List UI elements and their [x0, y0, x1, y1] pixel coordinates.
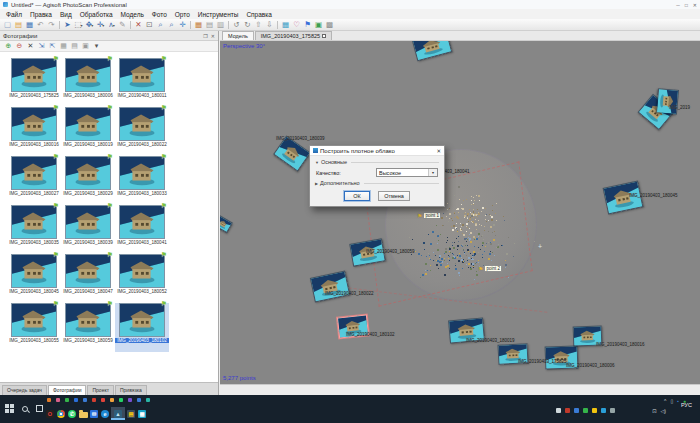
rectangle-selection-icon[interactable]: ⬚▾: [73, 19, 84, 31]
menu-item-4[interactable]: Модель: [117, 11, 148, 18]
tray-display-icon[interactable]: [556, 408, 561, 413]
menu-item-6[interactable]: Орто: [171, 11, 194, 18]
photo-thumbnail[interactable]: ⚑IMG_20190403_180029: [61, 156, 115, 205]
dock-tab-3[interactable]: Привязка: [115, 385, 147, 395]
menu-item-5[interactable]: Фото: [148, 11, 171, 18]
rotate-right-icon[interactable]: ↻: [242, 19, 253, 30]
export-icon[interactable]: ▣: [313, 19, 324, 30]
minimize-icon[interactable]: ─: [676, 2, 680, 8]
taskbar-chrome-icon[interactable]: [56, 407, 66, 420]
menu-item-7[interactable]: Инструменты: [194, 11, 243, 18]
photo-thumbnail[interactable]: ⚑IMG_20190403_180102: [115, 303, 169, 352]
pinned-dot-icon-11[interactable]: [146, 398, 150, 402]
export-masks-icon[interactable]: ⇱: [47, 42, 58, 50]
maximize-icon[interactable]: □: [685, 2, 688, 8]
dock-tab-1[interactable]: Фотографии: [48, 385, 87, 395]
taskbar-whatsapp-icon[interactable]: ✆: [67, 407, 77, 420]
redo-icon[interactable]: ↷: [46, 19, 57, 30]
taskbar-photoscan-icon[interactable]: ▲: [111, 407, 125, 420]
dialog-close-icon[interactable]: ✕: [436, 148, 441, 154]
photo-thumbnail[interactable]: ⚑IMG_20190403_180027: [7, 156, 61, 205]
remove-photos-icon[interactable]: ⊖: [14, 42, 25, 50]
fit-view-icon[interactable]: ✛: [177, 19, 188, 30]
camera-plane[interactable]: [310, 271, 350, 303]
photo-thumbnail[interactable]: ⚑IMG_20190403_180006: [61, 58, 115, 107]
pinned-dot-icon-3[interactable]: [74, 398, 78, 402]
photo-thumbnail[interactable]: ⚑IMG_20190403_180052: [115, 254, 169, 303]
large-view-icon[interactable]: ▣: [80, 42, 91, 50]
photo-thumbnail[interactable]: ⚑IMG_20190403_180047: [61, 254, 115, 303]
resize-region-icon[interactable]: ⊡: [144, 19, 155, 30]
view-dropdown-icon[interactable]: ▾: [91, 42, 102, 50]
display-icon[interactable]: ⊡: [652, 408, 656, 414]
pinned-dot-icon-2[interactable]: [65, 398, 69, 402]
photo-thumbnail[interactable]: ⚑IMG_20190403_180016: [7, 107, 61, 156]
menu-item-3[interactable]: Обработка: [76, 11, 117, 18]
pinned-dot-icon-8[interactable]: [119, 398, 123, 402]
thumbnail-view-icon[interactable]: ▦: [58, 42, 69, 50]
photo-thumbnail[interactable]: ⚑IMG_20190403_180011: [115, 58, 169, 107]
close-icon[interactable]: ✕: [693, 2, 697, 8]
start-button[interactable]: [5, 404, 14, 413]
rotate-left-icon[interactable]: ↺: [231, 19, 242, 30]
rotate-down-icon[interactable]: ⇩: [264, 19, 275, 30]
camera-plane[interactable]: [220, 215, 233, 233]
onedrive-cloud-icon[interactable]: ▪: [677, 398, 679, 404]
quality-select[interactable]: Высокое ▾: [376, 168, 438, 177]
photo-thumbnail[interactable]: ⚑IMG_20190403_180041: [115, 205, 169, 254]
taskbar-edge-icon[interactable]: e: [100, 407, 110, 420]
menu-item-0[interactable]: Файл: [2, 11, 26, 18]
close-panel-icon[interactable]: ✕: [211, 33, 215, 39]
tray-folder-icon[interactable]: [592, 408, 597, 413]
show-trackball-icon[interactable]: ▥: [215, 19, 226, 30]
taskbar-explorer-icon[interactable]: [78, 407, 88, 420]
advanced-section-header[interactable]: ▶ Дополнительно: [315, 180, 439, 186]
photo-thumbnail[interactable]: ⚑IMG_20190403_180039: [61, 205, 115, 254]
move-region-icon[interactable]: ✛▾: [95, 19, 106, 31]
dialog-titlebar[interactable]: Построить плотное облако ✕: [310, 146, 444, 156]
photo-thumbnail[interactable]: ⚑IMG_20190403_180055: [7, 303, 61, 352]
tray-green-icon[interactable]: [583, 408, 588, 413]
basic-section-header[interactable]: ▼ Основные: [315, 159, 439, 165]
edit-pencil-icon[interactable]: ✎: [117, 19, 128, 30]
photo-thumbnail[interactable]: ⚑IMG_20190403_180033: [115, 156, 169, 205]
pinned-dot-icon-7[interactable]: [110, 398, 114, 402]
marker-2[interactable]: ⚑point 2: [478, 265, 502, 272]
camera-plane[interactable]: [412, 41, 452, 61]
tab-close-icon[interactable]: [322, 34, 326, 38]
photo-thumbnail[interactable]: ⚑IMG_20190403_180019: [61, 107, 115, 156]
float-panel-icon[interactable]: ❐: [203, 33, 207, 39]
taskbar-store-icon[interactable]: ▦: [137, 407, 147, 420]
photo-thumbnail[interactable]: ⚑IMG_20190403_180022: [115, 107, 169, 156]
settings-icon[interactable]: ▩: [324, 19, 335, 30]
undo-icon[interactable]: ↶: [35, 19, 46, 30]
pinned-dot-icon-5[interactable]: [92, 398, 96, 402]
pinned-dot-icon-1[interactable]: [56, 398, 60, 402]
search-icon[interactable]: [22, 406, 28, 412]
volume-icon[interactable]: ◁): [660, 408, 666, 414]
show-cameras-icon[interactable]: ▦: [280, 19, 291, 30]
pinned-dot-icon-9[interactable]: [128, 398, 132, 402]
tray-gray-icon[interactable]: [610, 408, 615, 413]
menu-item-8[interactable]: Справка: [242, 11, 276, 18]
photo-thumbnail[interactable]: ⚑IMG_20190403_175825: [7, 58, 61, 107]
show-markers-icon[interactable]: ⚑: [302, 19, 313, 30]
delete-icon[interactable]: ✕: [133, 19, 144, 30]
navigation-cursor-icon[interactable]: ➤: [62, 19, 73, 30]
cancel-button[interactable]: Отмена: [378, 191, 410, 201]
ok-button[interactable]: ОК: [344, 191, 370, 201]
tray-security-icon[interactable]: [565, 408, 570, 413]
task-view-icon[interactable]: [36, 405, 43, 412]
photo-thumbnail-grid[interactable]: ⚑IMG_20190403_175825⚑IMG_20190403_180006…: [0, 52, 218, 382]
menu-item-1[interactable]: Правка: [26, 11, 56, 18]
polyline-selection-icon[interactable]: ∧▾: [106, 19, 117, 31]
show-grid-icon[interactable]: ▤: [204, 19, 215, 30]
camera-plane[interactable]: [656, 88, 679, 115]
tray-blue-icon[interactable]: [601, 408, 606, 413]
rotate-up-icon[interactable]: ⇧: [253, 19, 264, 30]
dock-tab-0[interactable]: Очередь задач: [2, 385, 47, 395]
battery-icon[interactable]: ▯: [670, 398, 673, 404]
taskbar-documents-icon[interactable]: ▤: [126, 407, 136, 420]
save-project-icon[interactable]: ▦: [24, 19, 35, 30]
show-region-icon[interactable]: ▦: [193, 19, 204, 30]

____

Transcribe the material above word for word; images do not belong in the copy.

Problem solution |
List UI elements and their [x0, y0, x1, y1] pixel coordinates.
rectangle-selection-icon[interactable]: ⬚▾: [73, 19, 84, 31]
menu-item-4[interactable]: Модель: [117, 11, 148, 18]
tray-display-icon[interactable]: [556, 408, 561, 413]
menu-item-6[interactable]: Орто: [171, 11, 194, 18]
photo-thumbnail[interactable]: ⚑IMG_20190403_180029: [61, 156, 115, 205]
dock-tab-3[interactable]: Привязка: [115, 385, 147, 395]
menu-item-5[interactable]: Фото: [148, 11, 171, 18]
rotate-right-icon[interactable]: ↻: [242, 19, 253, 30]
export-icon[interactable]: ▣: [313, 19, 324, 30]
minimize-icon[interactable]: ─: [676, 2, 680, 8]
taskbar-chrome-icon[interactable]: [56, 407, 66, 420]
menu-item-7[interactable]: Инструменты: [194, 11, 243, 18]
photo-thumbnail[interactable]: ⚑IMG_20190403_180102: [115, 303, 169, 352]
pinned-dot-icon-11[interactable]: [146, 398, 150, 402]
export-masks-icon[interactable]: ⇱: [47, 42, 58, 50]
maximize-icon[interactable]: □: [685, 2, 688, 8]
dock-tab-1[interactable]: Фотографии: [48, 385, 87, 395]
taskbar-whatsapp-icon[interactable]: ✆: [67, 407, 77, 420]
redo-icon[interactable]: ↷: [46, 19, 57, 30]
taskbar-photoscan-icon[interactable]: ▲: [111, 407, 125, 420]
dialog-close-icon[interactable]: ✕: [436, 148, 441, 154]
photo-thumbnail[interactable]: ⚑IMG_20190403_180027: [7, 156, 61, 205]
remove-photos-icon[interactable]: ⊖: [14, 42, 25, 50]
fit-view-icon[interactable]: ✛: [177, 19, 188, 30]
camera-plane[interactable]: [310, 271, 350, 303]
photo-thumbnail[interactable]: ⚑IMG_20190403_180006: [61, 58, 115, 107]
pinned-dot-icon-3[interactable]: [74, 398, 78, 402]
photo-thumbnail[interactable]: ⚑IMG_20190403_180052: [115, 254, 169, 303]
large-view-icon[interactable]: ▣: [80, 42, 91, 50]
photo-thumbnail[interactable]: ⚑IMG_20190403_180047: [61, 254, 115, 303]
resize-region-icon[interactable]: ⊡: [144, 19, 155, 30]
view-dropdown-icon[interactable]: ▾: [91, 42, 102, 50]
display-icon[interactable]: ⊡: [652, 408, 656, 414]
pinned-dot-icon-2[interactable]: [65, 398, 69, 402]
photo-thumbnail[interactable]: ⚑IMG_20190403_180016: [7, 107, 61, 156]
menu-item-3[interactable]: Обработка: [76, 11, 117, 18]
pinned-dot-icon-8[interactable]: [119, 398, 123, 402]
thumbnail-view-icon[interactable]: ▦: [58, 42, 69, 50]
photo-thumbnail[interactable]: ⚑IMG_20190403_180011: [115, 58, 169, 107]
close-icon[interactable]: ✕: [693, 2, 697, 8]
start-button[interactable]: [5, 404, 14, 413]
rotate-left-icon[interactable]: ↺: [231, 19, 242, 30]
rotate-down-icon[interactable]: ⇩: [264, 19, 275, 30]
camera-plane[interactable]: [220, 215, 233, 233]
onedrive-cloud-icon[interactable]: ▪: [677, 398, 679, 404]
quality-select[interactable]: Высокое ▾: [376, 168, 438, 177]
photo-thumbnail[interactable]: ⚑IMG_20190403_180041: [115, 205, 169, 254]
taskbar-edge-icon[interactable]: e: [100, 407, 110, 420]
menu-item-0[interactable]: Файл: [2, 11, 26, 18]
close-panel-icon[interactable]: ✕: [211, 33, 215, 39]
tray-folder-icon[interactable]: [592, 408, 597, 413]
show-trackball-icon[interactable]: ▥: [215, 19, 226, 30]
taskbar-explorer-icon[interactable]: [78, 407, 88, 420]
advanced-section-header[interactable]: ▶ Дополнительно: [315, 180, 439, 186]
photo-thumbnail[interactable]: ⚑IMG_20190403_180039: [61, 205, 115, 254]
move-region-icon[interactable]: ✛▾: [95, 19, 106, 31]
dialog-titlebar[interactable]: Построить плотное облако ✕: [310, 146, 444, 156]
photo-thumbnail[interactable]: ⚑IMG_20190403_180055: [7, 303, 61, 352]
tray-green-icon[interactable]: [583, 408, 588, 413]
basic-section-header[interactable]: ▼ Основные: [315, 159, 439, 165]
edit-pencil-icon[interactable]: ✎: [117, 19, 128, 30]
photo-thumbnail[interactable]: ⚑IMG_20190403_180033: [115, 156, 169, 205]
pinned-dot-icon-7[interactable]: [110, 398, 114, 402]
marker-2[interactable]: ⚑point 2: [478, 265, 502, 272]
camera-plane[interactable]: [412, 41, 452, 61]
tab-close-icon[interactable]: [322, 34, 326, 38]
photo-thumbnail[interactable]: ⚑IMG_20190403_180019: [61, 107, 115, 156]
float-panel-icon[interactable]: ❐: [203, 33, 207, 39]
taskbar-store-icon[interactable]: ▦: [137, 407, 147, 420]
photo-thumbnail[interactable]: ⚑IMG_20190403_180022: [115, 107, 169, 156]
settings-icon[interactable]: ▩: [324, 19, 335, 30]
undo-icon[interactable]: ↶: [35, 19, 46, 30]
pinned-dot-icon-5[interactable]: [92, 398, 96, 402]
pinned-dot-icon-1[interactable]: [56, 398, 60, 402]
search-icon[interactable]: [22, 406, 28, 412]
volume-icon[interactable]: ◁): [660, 408, 666, 414]
show-cameras-icon[interactable]: ▦: [280, 19, 291, 30]
pinned-dot-icon-9[interactable]: [128, 398, 132, 402]
tray-gray-icon[interactable]: [610, 408, 615, 413]
menu-item-8[interactable]: Справка: [242, 11, 276, 18]
photo-thumbnail[interactable]: ⚑IMG_20190403_175825: [7, 58, 61, 107]
show-markers-icon[interactable]: ⚑: [302, 19, 313, 30]
delete-icon[interactable]: ✕: [133, 19, 144, 30]
navigation-cursor-icon[interactable]: ➤: [62, 19, 73, 30]
cancel-button[interactable]: Отмена: [378, 191, 410, 201]
ok-button[interactable]: ОК: [344, 191, 370, 201]
tray-security-icon[interactable]: [565, 408, 570, 413]
task-view-icon[interactable]: [36, 405, 43, 412]
photo-thumbnail-grid[interactable]: ⚑IMG_20190403_175825⚑IMG_20190403_180006…: [0, 52, 218, 382]
menu-item-1[interactable]: Правка: [26, 11, 56, 18]
polyline-selection-icon[interactable]: ∧▾: [106, 19, 117, 31]
show-grid-icon[interactable]: ▤: [204, 19, 215, 30]
camera-plane[interactable]: [656, 88, 679, 115]
tray-blue-icon[interactable]: [601, 408, 606, 413]
rotate-up-icon[interactable]: ⇧: [253, 19, 264, 30]
dock-tab-0[interactable]: Очередь задач: [2, 385, 47, 395]
battery-icon[interactable]: ▯: [670, 398, 673, 404]
taskbar-documents-icon[interactable]: ▤: [126, 407, 136, 420]
save-project-icon[interactable]: ▦: [24, 19, 35, 30]
show-region-icon[interactable]: ▦: [193, 19, 204, 30]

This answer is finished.